Ia meminta MUI untuk kembali mempertimbangkan kembali pengeluaran fatwa baru mengenai penggunaan ganja untuk medis.
“Saya minta MUI nanti segera membuat fatwanya untuk dipedomi, agar jangan sampai berlebihan dan menimbulkan kemudaratan,” tuturnya pada Selasa (28/06/2022) mengutip Tempo.
Komisi V DPR Aceh memiliki pandangan tersendiri mengenai ganja medis. Mereka mengusulkan agar ganja medis dapat masuk ke dalam program legislasi daerah (Prolegda) tahun 2023. Hal itu diungkap oleh Ketua Komisi V DPR Aceh, M Rizal Falevi.

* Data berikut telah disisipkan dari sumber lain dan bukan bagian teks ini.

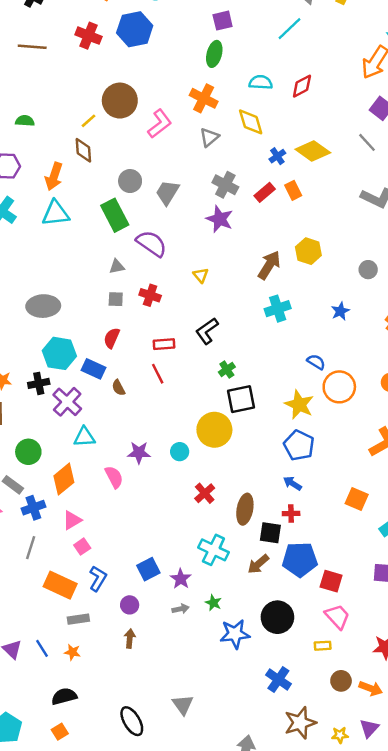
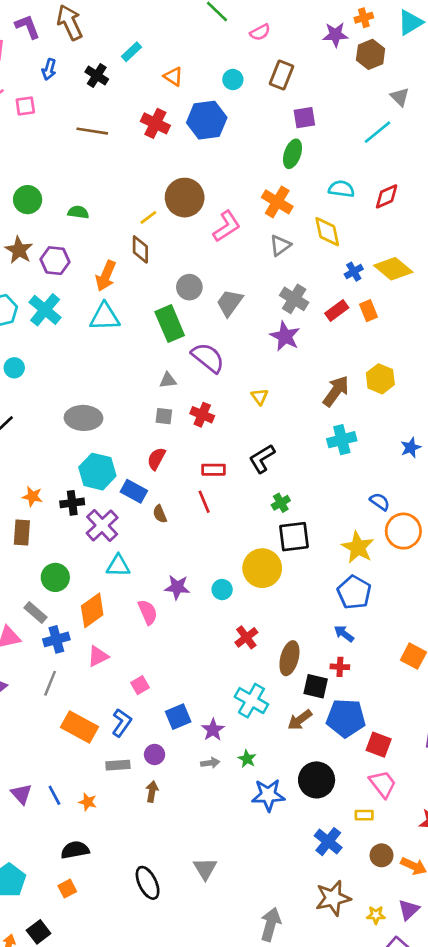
pink square: (82, 547) -> (140, 685), moved
gray rectangle: (78, 619) -> (118, 765), moved
blue cross: (278, 679) -> (328, 842), moved

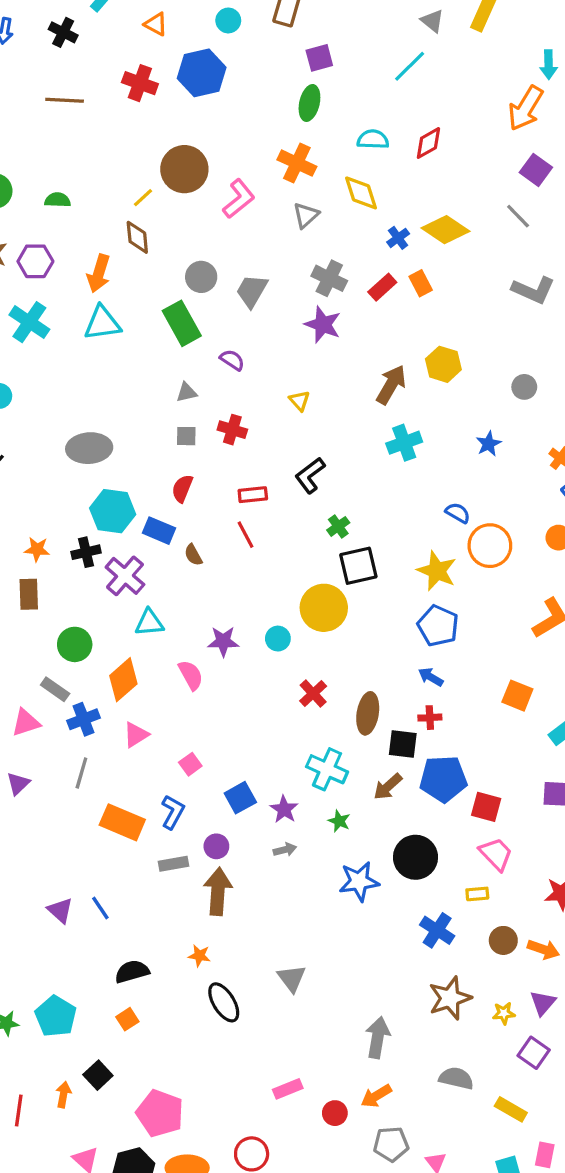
purple semicircle: (208, 358) -> (232, 360), size x0.6
green star: (247, 759) -> (339, 821), moved
brown arrow: (152, 792) -> (218, 891), size x1.8
orange star: (88, 802) -> (199, 956), moved

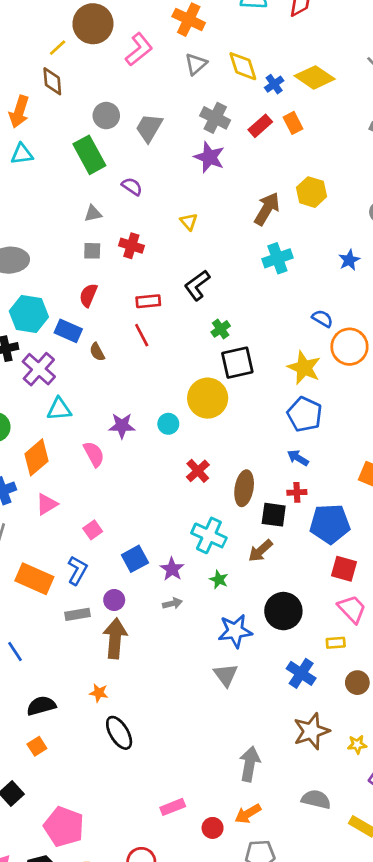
yellow diamond: (361, 193) -> (243, 66), moved
cyan triangle: (102, 323) -> (22, 154), size x0.7
blue pentagon: (443, 779) -> (330, 524), moved
gray triangle: (292, 978) -> (226, 675), moved

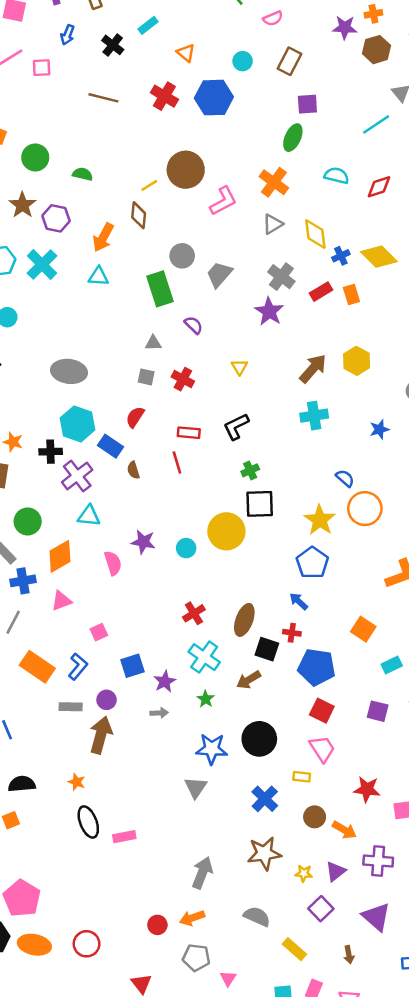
red cross: (198, 471) -> (194, 613), moved
pink rectangle: (173, 807) -> (124, 837), moved

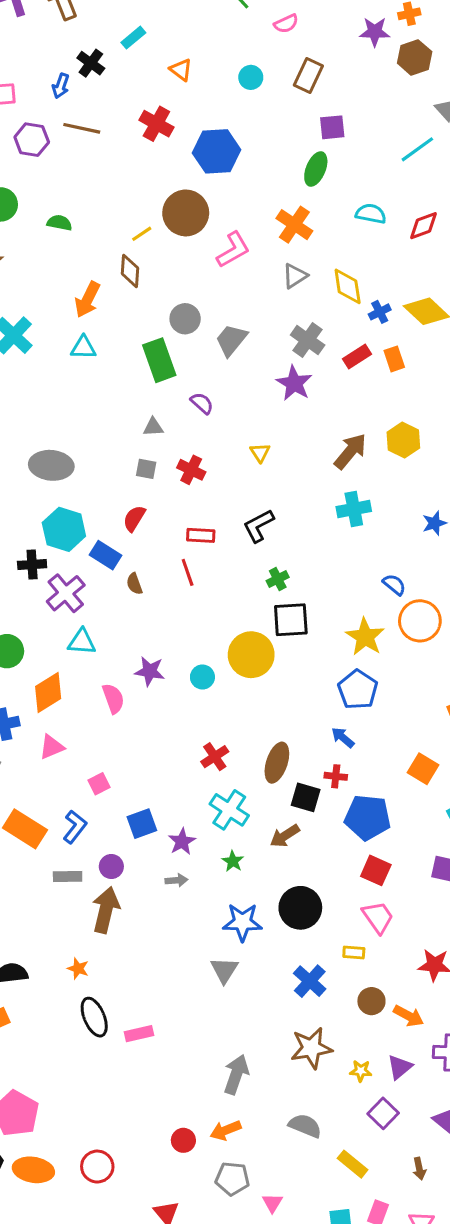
blue arrow: (68, 35) -> (61, 86), moved
blue hexagon: (214, 98) -> (217, 151), moved
purple hexagon: (56, 218) -> (32, 140), moved

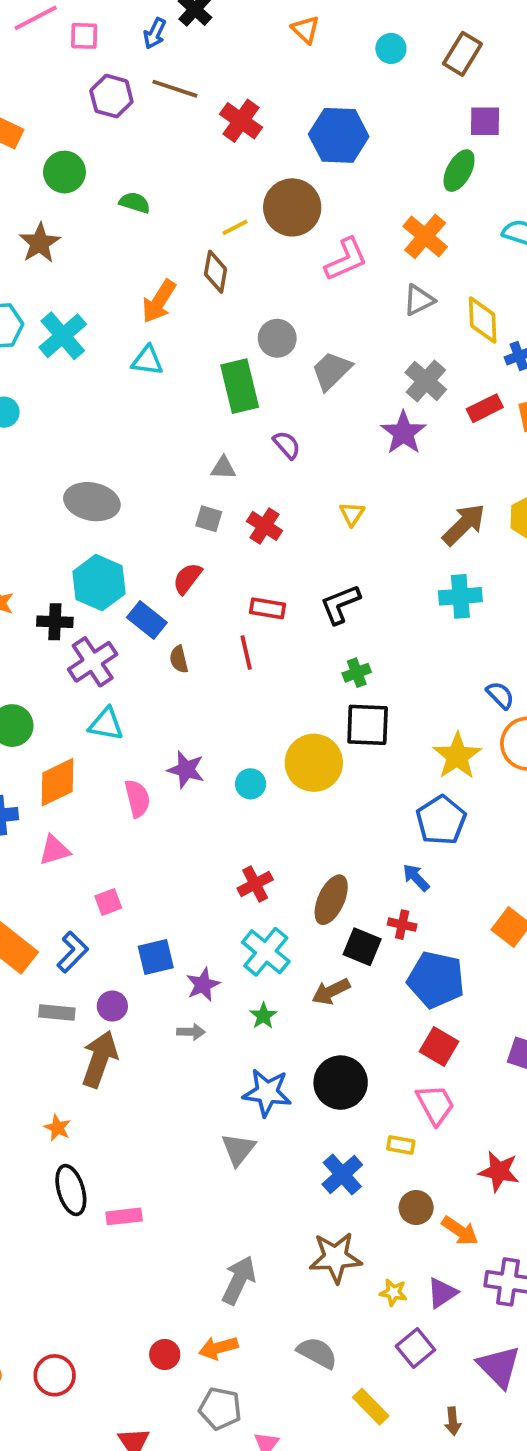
red cross: (156, 124) -> (241, 121), moved

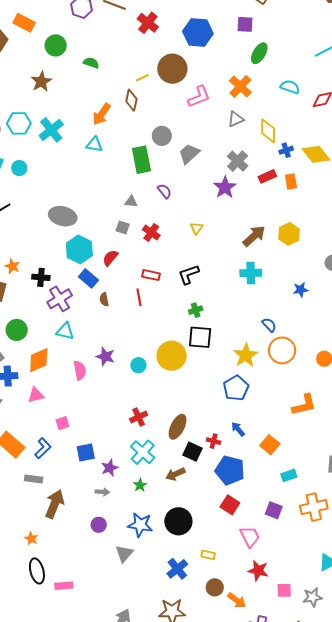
purple square: (485, 121) -> (245, 24), moved
cyan hexagon: (99, 583) -> (79, 249), moved
blue arrow: (416, 878) -> (238, 429), moved
purple circle: (112, 1006) -> (99, 525), moved
pink trapezoid: (435, 1105) -> (250, 537), moved

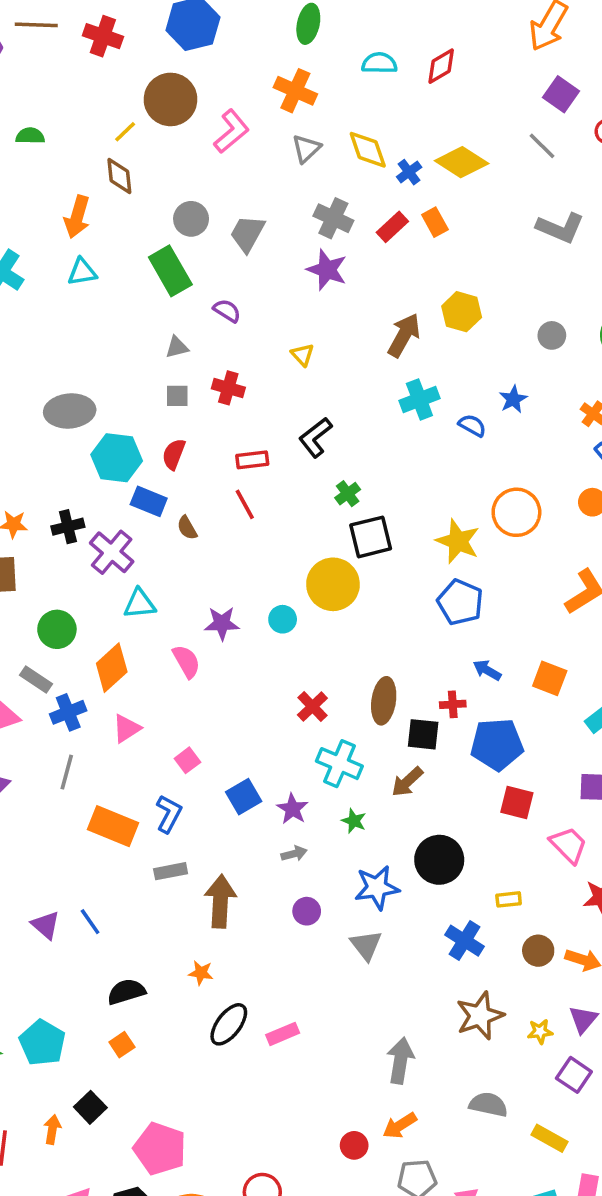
blue semicircle: (269, 325) -> (472, 425), moved
black ellipse: (37, 571) -> (229, 1024), turned 70

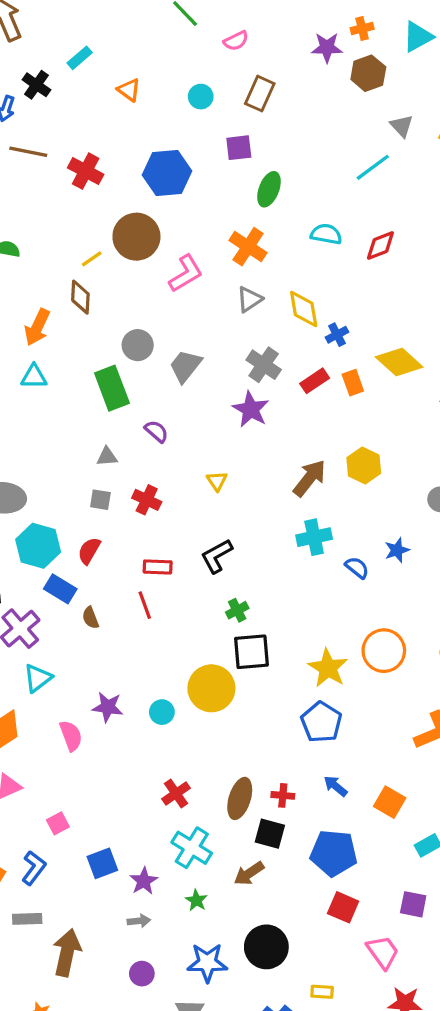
yellow diamond: (462, 162) -> (399, 362), moved
cyan triangle: (139, 604) -> (38, 678), turned -40
red cross: (453, 704) -> (283, 795), moved

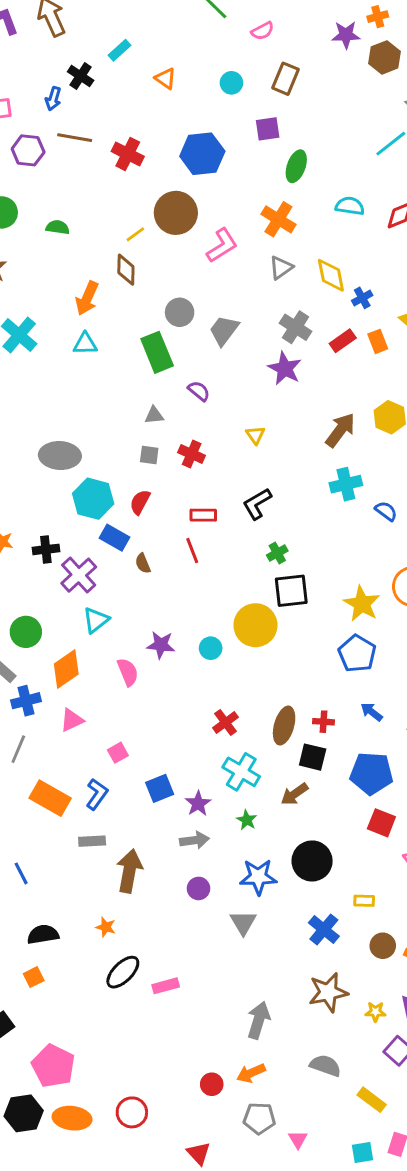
gray arrow: (139, 921) -> (194, 840), size x1.4

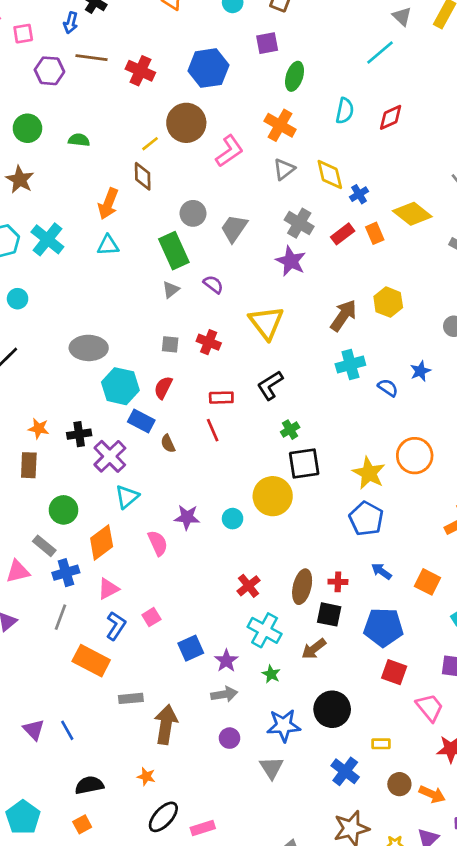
cyan semicircle: (350, 206) -> (345, 111), turned 95
gray triangle: (154, 415) -> (171, 290), moved, turned -30
yellow triangle: (256, 435) -> (266, 323), size x2.0
blue L-shape: (97, 794) -> (116, 626), moved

Ketua Komisi V DPR Aceh, M Rizal Falevi mengatakan, usulan itu sudah disampaikan kepada Badan Legislasi DPR Aceh, pihaknya juga sudah melakukan rapat terkait usulan tersebut.
"Kita sudah usulkan kepada Badan Legislasi DPR Aceh untuk menjadi skala prioritas dalam penentuan Prolegda 2023 nantinya. Di 2023 salah satu qanun yang menjadi prioritas khususnya adalah qanun legalitas ganja medis," kata Falevi kepada wartawan, dikutip dari CNNIndonesia Kamis (6/10/2022).
Terkait dengan sikap dari BNN, ia menyebut bahwa BNN harus menyikapi hal tersebut dari segala sisi positifnya.
"Persoalan tidak ada celah itu kan enggak boleh begitu pola pikirnya BNN. BNN itu jangan hanya memikirkan sisi negatifnya saja, tapi dari sisi positif juga harus dipikirkan," ujarnya.
Ia menyatakan bahwa ganja bukanlah hal asing dan tabu di Aceh. Lebih lanjut, ganja medis juga dinilai berguna untuk pengobatan para pasien. Walau begitu, mereka akan tetap berpedoman pada UU Narkotika yang sebelumnya dijanjikan akan segera dikaji ulang tersebut.
"Kita tetap berpedoman pada PMK Nomor 16 Tahun 2022, sambil menunggu revisi UU Narkotika yang lagi dipersiapkan oleh teman-teman DPR RI," tegasnya.